What this task involves »
The text of every record, exactly as given and with no pictures, should be your output.

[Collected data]

##########

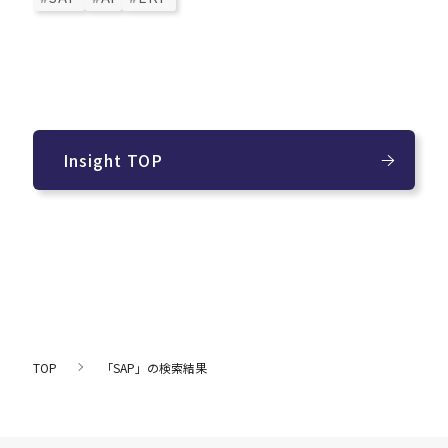
Insight TOP
TOP
「SAP」の検索結果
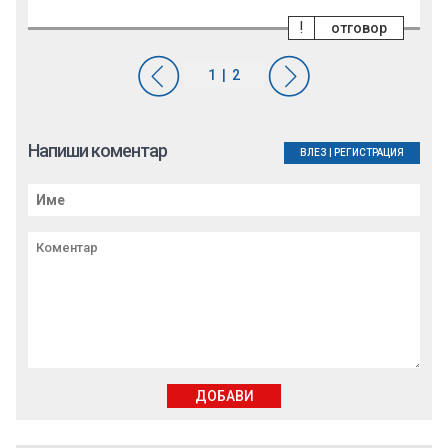
!
отговор
Напиши коментар
ВЛЕЗ
|
РЕГИСТРАЦИЯ
ДОБАВИ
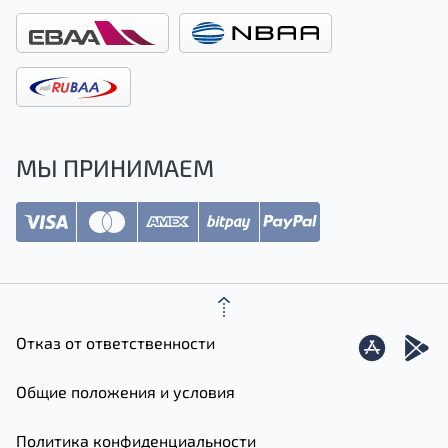
МЫ ПРИНИМАЕМ
Отказ от ответственности
Общие положения и условия
Политика конфиденциальности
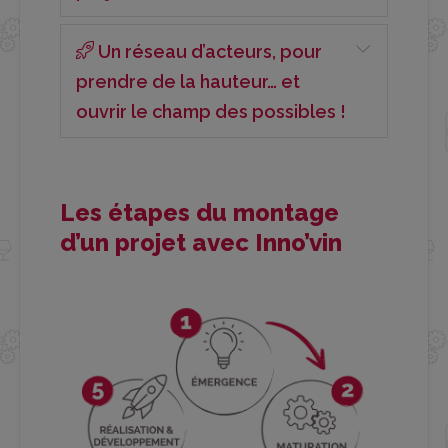
Un réseau d’acteurs, pour
prendre de la hauteur… et
ouvrir le champ des possibles !
Les étapes du montage
d’un projet avec Inno’vin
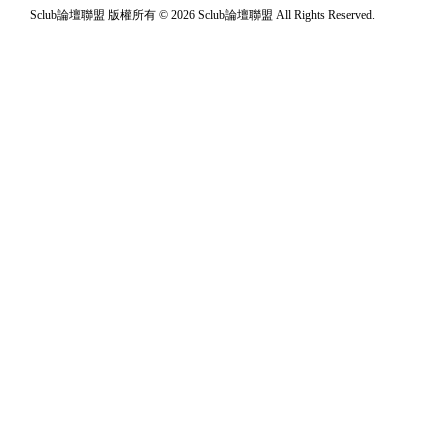
Sclub論壇聯盟 版權所有 © 2026 Sclub論壇聯盟 All Rights Reserved.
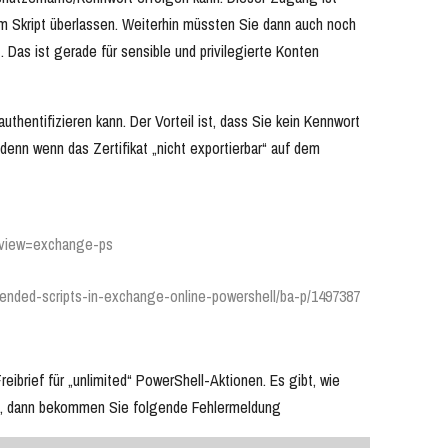
em Skript überlassen. Weiterhin müssten Sie dann auch noch
as ist gerade für sensible und privilegierte Konten
uthentifizieren kann. Der Vorteil ist, dass Sie kein Kennwort
denn wenn das Zertifikat „nicht exportierbar“ auf dem
2?view=exchange-ps
ended-scripts-in-exchange-online-powershell/ba-p/1497387
eibrief für „unlimited“ PowerShell-Aktionen. Es gibt, wie
en, dann bekommen Sie folgende Fehlermeldung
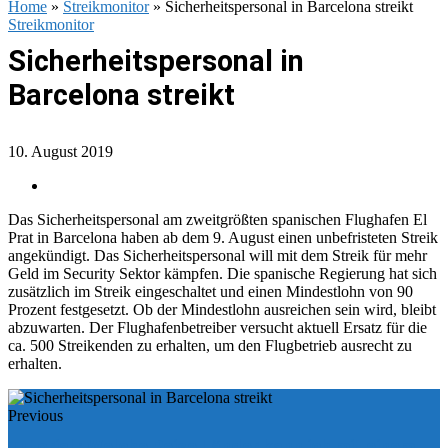
Home
»
Streikmonitor
»
Sicherheitspersonal in Barcelona streikt
Streikmonitor
Sicherheitspersonal in
Barcelona streikt
10. August 2019
Das Sicherheitspersonal am zweitgrößten spanischen Flughafen El
Prat in Barcelona haben ab dem 9. August einen unbefristeten Streik
angekündigt. Das Sicherheitspersonal will mit dem Streik für mehr
Geld im Security Sektor kämpfen. Die spanische Regierung hat sich
zusätzlich im Streik eingeschaltet und einen Mindestlohn von 90
Prozent festgesetzt. Ob der Mindestlohn ausreichen sein wird, bleibt
abzuwarten. Der Flughafenbetreiber versucht aktuell Ersatz für die
ca. 500 Streikenden zu erhalten, um den Flugbetrieb ausrecht zu
erhalten.
Previous
Tutorial : Welche Reise Länder kann ich mit einem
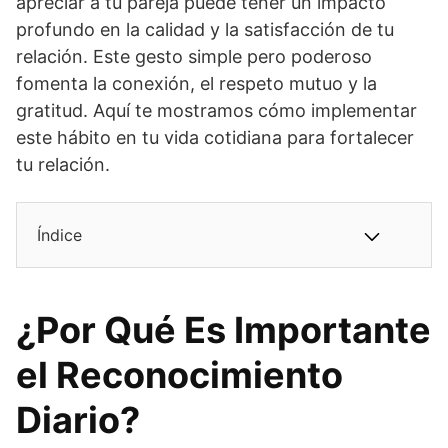
apreciar a tu pareja puede tener un impacto
profundo en la calidad y la satisfacción de tu
relación. Este gesto simple pero poderoso
fomenta la conexión, el respeto mutuo y la
gratitud. Aquí te mostramos cómo implementar
este hábito en tu vida cotidiana para fortalecer
tu relación.
Índice
¿Por Qué Es Importante
el Reconocimiento
Diario?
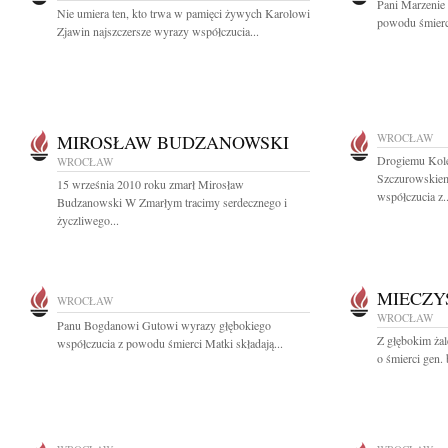
Pani Marzenie
Nie umiera ten, kto trwa w pamięci żywych Karolowi
powodu śmierci
Zjawin najszczersze wyrazy współczucia...
MIROSŁAW BUDZANOWSKI
WROCŁAW
Drogiemu Kol
WROCŁAW
Szczurowskiem
15 września 2010 roku zmarł Mirosław
współczucia z..
Budzanowski W Zmarłym tracimy serdecznego i
życzliwego...
MIECZY
WROCŁAW
WROCŁAW
Panu Bogdanowi Gutowi wyrazy głębokiego
Z głębokim ża
współczucia z powodu śmierci Matki składają...
o śmierci gen.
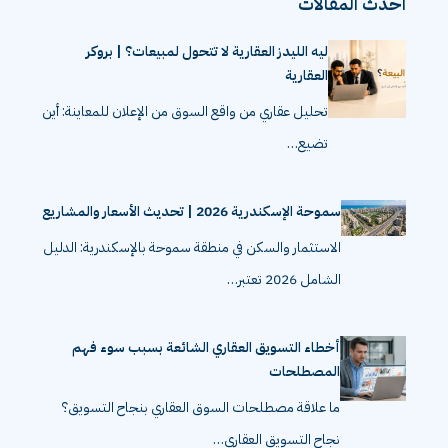
احدث المقالات
ليه الليدز العقارية لا تتحول لمبيعات؟ | بروكر
العقارية
تحليل عقاري من واقع السوق من الإعلان للمعاينة: أين
تضيع…
سموحة الإسكندرية 2026 | تحديث الأسعار والمشاريع
الاستثمار والسكن في منطقة سموحة بالإسكندرية: الدليل
الشامل 2026 تعتبر…
أخطاء التسويق العقاري الشائعة بسبب سوء فهم
المصطلحات
ما علاقة مصطلحات السوق العقاري بنجاح التسويق؟
نجاح التسويق العقاري…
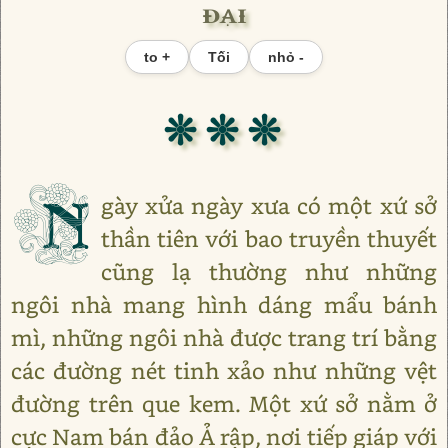
đại
to +
Tối
nhỏ -
❊ ❊ ❊
N
gày xửa ngày xưa có một xứ sở
thần tiên với bao truyền thuyết
cũng lạ thường như những
ngôi nhà mang hình dáng mẩu bánh
mì, những ngôi nhà được trang trí bằng
các đường nét tinh xảo như những vệt
đường trên que kem. Một xứ sở nằm ở
cực Nam bán đảo Ả rập, nơi tiếp giáp với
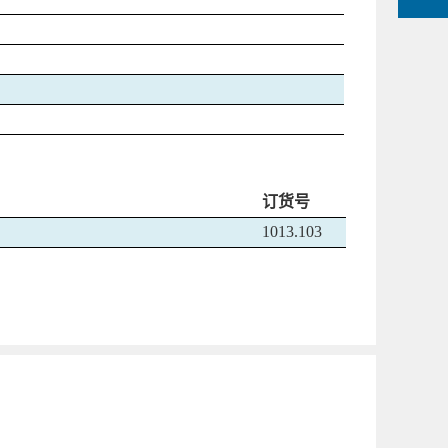
订货号
1013.103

##########

Reply »
Insight TOP
TOP
「SAP」の検索結果
!
отговор
Напиши коментар
ВЛЕЗ
|
РЕГИСТРАЦИЯ
ДОБАВИ
МЫ ПРИНИМАЕМ
Отказ от ответственности
Общие положения и условия
Политика конфиденциальности
Un réseau d’acteurs, pour
prendre de la hauteur… et
ouvrir le champ des possibles !
Les étapes du montage
d’un projet avec Inno’vin
Sclub論壇聯盟 版權所有 © 2026 Sclub論壇聯盟 All Rights Reserved.
em Skript überlassen. Weiterhin müssten Sie dann auch noch
as ist gerade für sensible und privilegierte Konten
uthentifizieren kann. Der Vorteil ist, dass Sie kein Kennwort
denn wenn das Zertifikat „nicht exportierbar“ auf dem
2?view=exchange-ps
ended-scripts-in-exchange-online-powershell/ba-p/1497387
eibrief für „unlimited“ PowerShell-Aktionen. Es gibt, wie
en, dann bekommen Sie folgende Fehlermeldung
Home
»
Streikmonitor
»
Sicherheitspersonal in Barcelona streikt
Streikmonitor
Sicherheitspersonal in
Barcelona streikt
10. August 2019
Das Sicherheitspersonal am zweitgrößten spanischen Flughafen El
Prat in Barcelona haben ab dem 9. August einen unbefristeten Streik
angekündigt. Das Sicherheitspersonal will mit dem Streik für mehr
Geld im Security Sektor kämpfen. Die spanische Regierung hat sich
zusätzlich im Streik eingeschaltet und einen Mindestlohn von 90
Prozent festgesetzt. Ob der Mindestlohn ausreichen sein wird, bleibt
abzuwarten. Der Flughafenbetreiber versucht aktuell Ersatz für die
ca. 500 Streikenden zu erhalten, um den Flugbetrieb ausrecht zu
erhalten.
Previous
Tutorial : Welche Reise Länder kann ich mit einem
apreciar a tu pareja puede tener un impacto
profundo en la calidad y la satisfacción de tu
relación. Este gesto simple pero poderoso
fomenta la conexión, el respeto mutuo y la
gratitud. Aquí te mostramos cómo implementar
este hábito en tu vida cotidiana para fortalecer
tu relación.
Índice
¿Por Qué Es Importante
el Reconocimiento
Diario?
Pani Marzenie
Nie umiera ten, kto trwa w pamięci żywych Karolowi
powodu śmierci
Zjawin najszczersze wyrazy współczucia...
MIROSŁAW BUDZANOWSKI
WROCŁAW
Drogiemu Kol
WROCŁAW
Szczurowskiem
15 września 2010 roku zmarł Mirosław
współczucia z..
Budzanowski W Zmarłym tracimy serdecznego i
życzliwego...
MIECZY
WROCŁAW
WROCŁAW
Panu Bogdanowi Gutowi wyrazy głębokiego
Z głębokim ża
współczucia z powodu śmierci Matki składają...
o śmierci gen.
احدث المقالات
ليه الليدز العقارية لا تتحول لمبيعات؟ | بروكر
العقارية
تحليل عقاري من واقع السوق من الإعلان للمعاينة: أين
تضيع…
سموحة الإسكندرية 2026 | تحديث الأسعار والمشاريع
الاستثمار والسكن في منطقة سموحة بالإسكندرية: الدليل
الشامل 2026 تعتبر…
أخطاء التسويق العقاري الشائعة بسبب سوء فهم
المصطلحات
ما علاقة مصطلحات السوق العقاري بنجاح التسويق؟
نجاح التسويق العقاري…
đại
to +
Tối
nhỏ -
❊ ❊ ❊
N
gày xửa ngày xưa có một xứ sở
thần tiên với bao truyền thuyết
cũng lạ thường như những
ngôi nhà mang hình dáng mẩu bánh
mì, những ngôi nhà được trang trí bằng
các đường nét tinh xảo như những vệt
đường trên que kem. Một xứ sở nằm ở
cực Nam bán đảo Ả rập, nơi tiếp giáp với
订货号
1013.103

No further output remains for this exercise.